**PROBLEM TO WORK ON**. Once you know how many lines below hold "quận", reply with that number and add nothing.

**Saved entries**.
▼

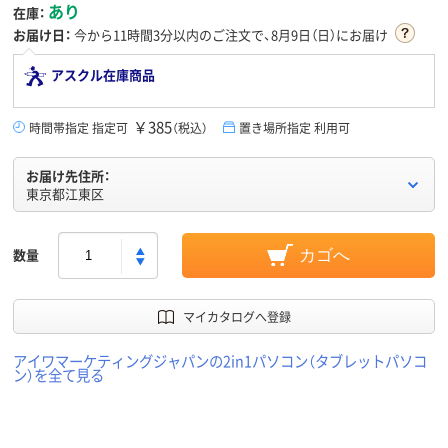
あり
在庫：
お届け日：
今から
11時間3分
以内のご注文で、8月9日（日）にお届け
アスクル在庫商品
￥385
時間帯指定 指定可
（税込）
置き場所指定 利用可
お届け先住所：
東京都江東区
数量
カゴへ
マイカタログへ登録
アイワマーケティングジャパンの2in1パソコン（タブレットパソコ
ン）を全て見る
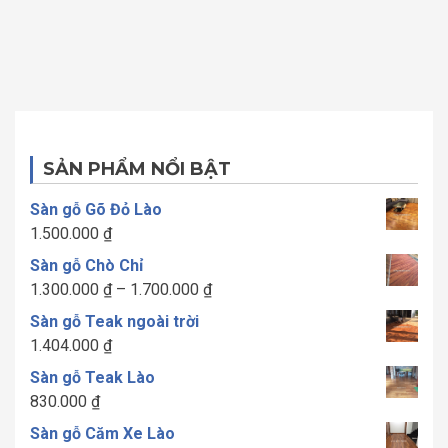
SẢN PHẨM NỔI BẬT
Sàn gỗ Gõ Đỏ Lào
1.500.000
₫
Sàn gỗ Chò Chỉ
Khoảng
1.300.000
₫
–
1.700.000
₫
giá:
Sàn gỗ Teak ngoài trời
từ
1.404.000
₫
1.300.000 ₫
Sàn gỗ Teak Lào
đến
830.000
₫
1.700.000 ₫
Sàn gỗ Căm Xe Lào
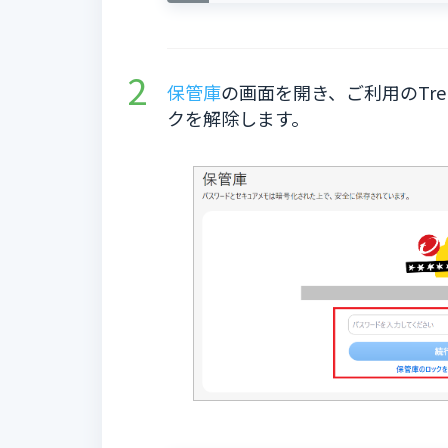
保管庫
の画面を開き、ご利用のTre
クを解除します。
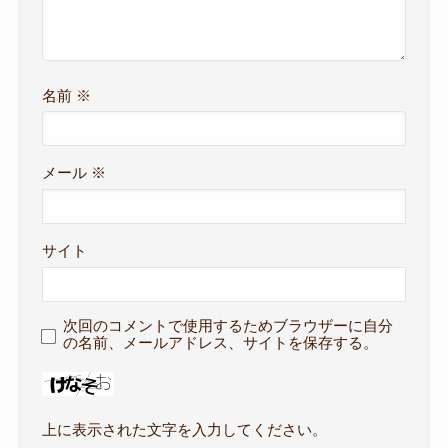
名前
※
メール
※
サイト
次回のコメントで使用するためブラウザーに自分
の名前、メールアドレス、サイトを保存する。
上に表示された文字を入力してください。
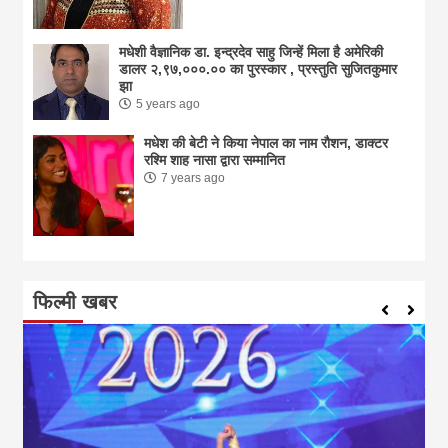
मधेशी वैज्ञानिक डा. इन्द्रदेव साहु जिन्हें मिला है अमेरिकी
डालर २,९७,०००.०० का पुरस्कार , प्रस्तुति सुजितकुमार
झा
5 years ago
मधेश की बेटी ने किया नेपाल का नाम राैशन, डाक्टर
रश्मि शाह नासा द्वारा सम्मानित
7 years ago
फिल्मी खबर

▲
▼

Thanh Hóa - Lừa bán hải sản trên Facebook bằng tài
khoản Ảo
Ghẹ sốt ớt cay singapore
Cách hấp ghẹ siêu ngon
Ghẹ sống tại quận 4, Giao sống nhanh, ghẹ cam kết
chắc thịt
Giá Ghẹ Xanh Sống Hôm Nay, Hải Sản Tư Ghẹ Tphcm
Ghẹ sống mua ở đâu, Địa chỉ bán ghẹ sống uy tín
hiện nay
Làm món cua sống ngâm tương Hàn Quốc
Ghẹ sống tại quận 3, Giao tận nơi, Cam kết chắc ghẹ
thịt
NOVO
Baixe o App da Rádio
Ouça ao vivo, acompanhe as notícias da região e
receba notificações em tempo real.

▲
▼

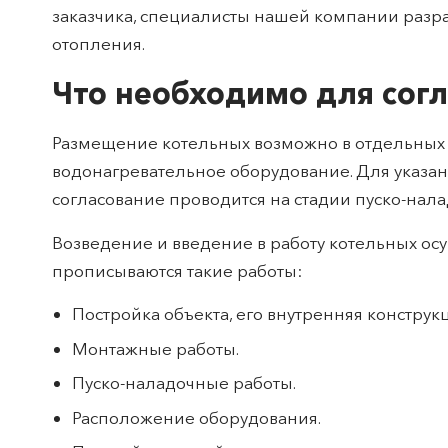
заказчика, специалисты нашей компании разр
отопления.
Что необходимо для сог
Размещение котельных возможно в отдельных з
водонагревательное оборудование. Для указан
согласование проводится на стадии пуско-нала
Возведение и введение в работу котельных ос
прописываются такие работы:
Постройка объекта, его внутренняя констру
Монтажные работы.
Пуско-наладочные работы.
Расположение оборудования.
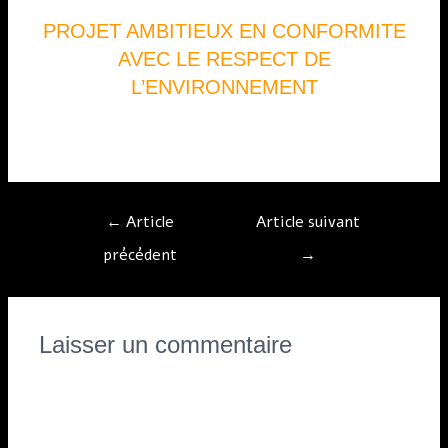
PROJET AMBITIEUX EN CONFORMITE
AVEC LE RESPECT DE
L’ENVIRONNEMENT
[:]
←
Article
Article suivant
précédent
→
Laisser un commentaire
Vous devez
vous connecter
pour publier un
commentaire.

▲

**ANSWER TO THIS EXERCISE**. 2